Sure, I'm in agreement, but there are things that can only be
"configured" at interface-creation-time. As a trivial example, the type
of the interface. And it looks like for ipvlan you can only choose L2 or
L3 mode at creation-time.

Additionally, it seems to me that the MAC address, at least, is
something that you might want to configure only at creation-time and not
change later.

The earlier two examples are necessary, the third example, the MAC
address, is just nice-to-have. But since there are things that actually
really must be configured at creation-time, it seems that eventually it
will be necessary to figure out a best practice or mechanism for such
configuration. And that method might as well also allow the nice-to-have
of configuring the MAC address at creation time.

> If you really want fixed IP addresses, I think this could work:
>
> We add configurability for the DHCP server address range in networkd,
> including taking ranges that contain a single IP address. You could
> then assign fixed addresses to your containers simply by dropping a
> .network snippet for them, that only contains a single dhcp range IP
> address for it. THat should work, no?

This would be a nice feature and would work for many use cases.

My problem with this solution is that I'm using IPv6. With IPv6, I can
set up stateless autoconfiguration to "assign" IPs to interfaces.  In
that case the IP is directly determined by the MAC address, so it is not
possible (AFAIK?) to specify a range of IPs of length 1 to force that
single IP to be assigned to a specific interface.

I would somewhat prefer to be using this feature of IPv6, rather than
using DHCPv6; and anyway, networkd doesn't support DHCPv6 right now,
right? So this doesn't necessarily work for me.

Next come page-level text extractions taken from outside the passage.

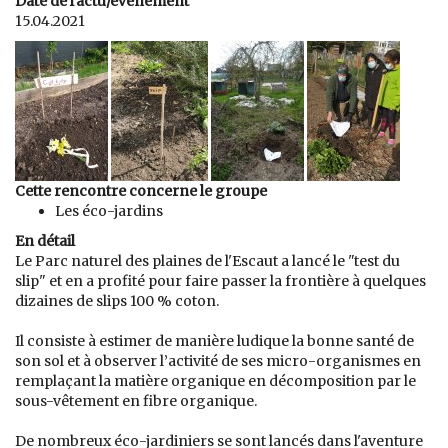
Date de l'actu/évènement
15.04.2021
Cette rencontre concerne le groupe
Les éco-jardins
En détail
Le Parc naturel des plaines de l'Escaut a lancé le "test du
slip" et en a profité pour faire passer la frontière à quelques
dizaines de slips 100 % coton.
Il consiste à estimer de manière ludique la bonne santé de
son sol et à observer l’activité de ses micro-organismes en
remplaçant la matière organique en décomposition par le
sous-vêtement en fibre organique.
De nombreux éco-jardiniers se sont lancés dans l'aventure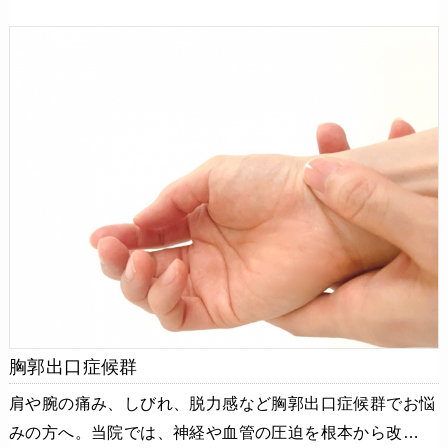
胸郭出口症候群
肩や腕の痛み、しびれ、脱力感など胸郭出口症候群でお悩
みの方へ。当院では、神経や血管の圧迫を根本から改…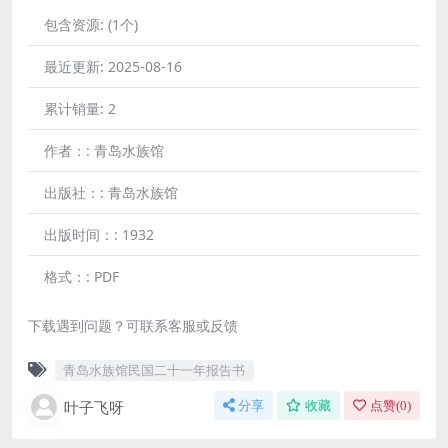
包含资源:
(1个)
最近更新:
2025-08-16
累计销量:
2
作者：:
青岛水族馆
出版社：:
青岛水族馆
出版时间：:
1932
格式：:
PDF
下载遇到问题？可联系客服或反馈
青岛水族馆民国二十一年报告书
叶子飞呀
分享
收藏
点赞(
0
)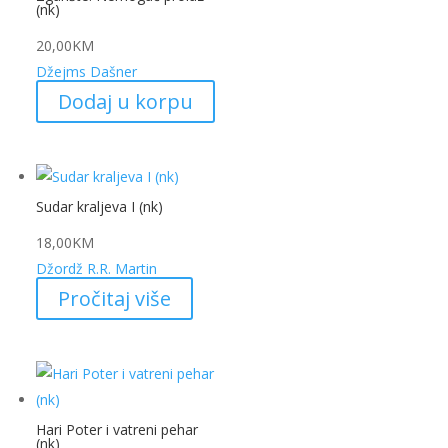
(nk)
20,00
KM
Džejms Dašner
Dodaj u korpu
Sudar kraljeva I (nk)
18,00
KM
Džordž R.R. Martin
Pročitaj više
Hari Poter i vatreni pehar
(nk)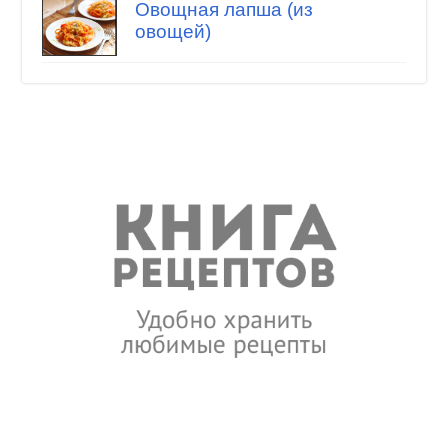
Овощная лапша (из
овощей)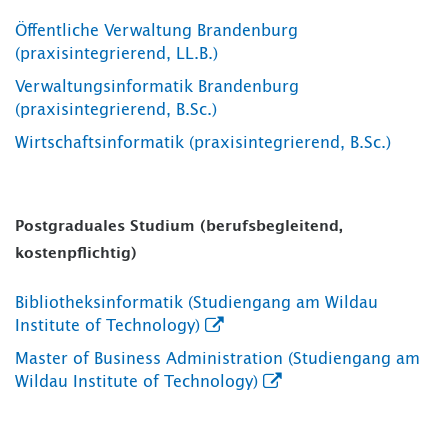
Öffentliche Verwaltung Brandenburg
(praxisintegrierend, LL.B.)
Verwaltungsinformatik Brandenburg
(praxisintegrierend, B.Sc.)
Wirtschaftsinformatik (praxisintegrierend, B.Sc.)
Postgraduales Studium (berufsbegleitend,
kostenpflichtig)
Bibliotheksinformatik (Studiengang am Wildau
Institute of Technology)
Master of Business Administration (Studiengang am
Wildau Institute of Technology)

The mapping from MAC address to IPv6 address is just a matter of
encoding the MAC address in the last 64 bits of the IPv6 address.  So if
I know the MAC address of the container, and maybe listen a little on
the network interface to see what routing prefix is being advertised, I
know the IPv6 address that the container will get. Maybe something
(networkd, networkctl, machined, machinectl?) could reveal this
information? Just an idea.

The stateless autoconfiguration of IPv6 seems pretty similar to
systemd's own aims, it would be nice if they worked well together.